Dr Yann-Jinn Lee, Department of Pediatrics, Mackay Memorial Hospital, No. 92, Sec. 2, Zhongshan N. Rd., 10449 Taipei City, Taiwan; Department of Medical Research, Mackay Memorial Hospital, 45, Min-Sheng Road, Tamshui District, 25160 New Taipei City, Taiwan. Email: email@example.com
Background and Aim
Symptomatic gallstone disease (SGSD) induced several inflammatory responses and affected extrahepatic bile ducts. Although the pathology and environmental risk factors of gallstone disease are well documented, immune or inflammatory responses in SGSD development are still inconclusive. Interleukin 18 (IL18) is a pro-inflammatory cytokine that plays an important role in immune, infectious, and inflammatory diseases because of the induction of interferon-γ. In this study, we investigated whether polymorphisms of the IL18 gene were associated with SGSD susceptibility.

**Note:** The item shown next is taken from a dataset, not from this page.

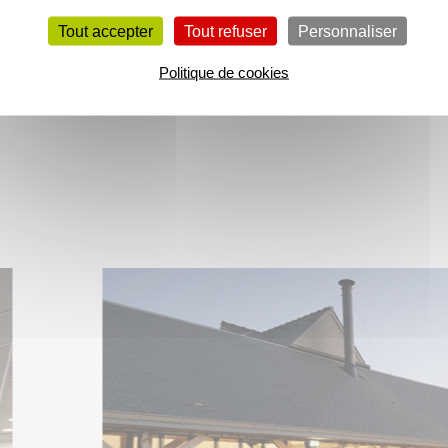
Tout accepter
Tout refuser
Personnaliser
Politique de cookies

Genomic DNA was isolated from the whole blood samples of 445 patients with SGSD and 1121 gallstone-free controls. The IL18 rs549908T>G, rs5744247C>G, rs187238G>C, rs1946518T>G, and rs360719A>G polymorphisms were genotyped using predeveloped TaqMan allelic discrimination assay.
We found IL18 rs5744247G allele conferred protection against SGSD in female patients (odds ratio = 0.75, corrected P-value = 0.015). Haplotype analysis revealed that TGGTA protected females from SGSD development (odds ratio = 0.75, corrected P-value = 0.02).
Based on our findings, IL18 rs5744247C>G polymorphism could be a potential genetic marker to predict SGSD susceptibility in Han Chinese women.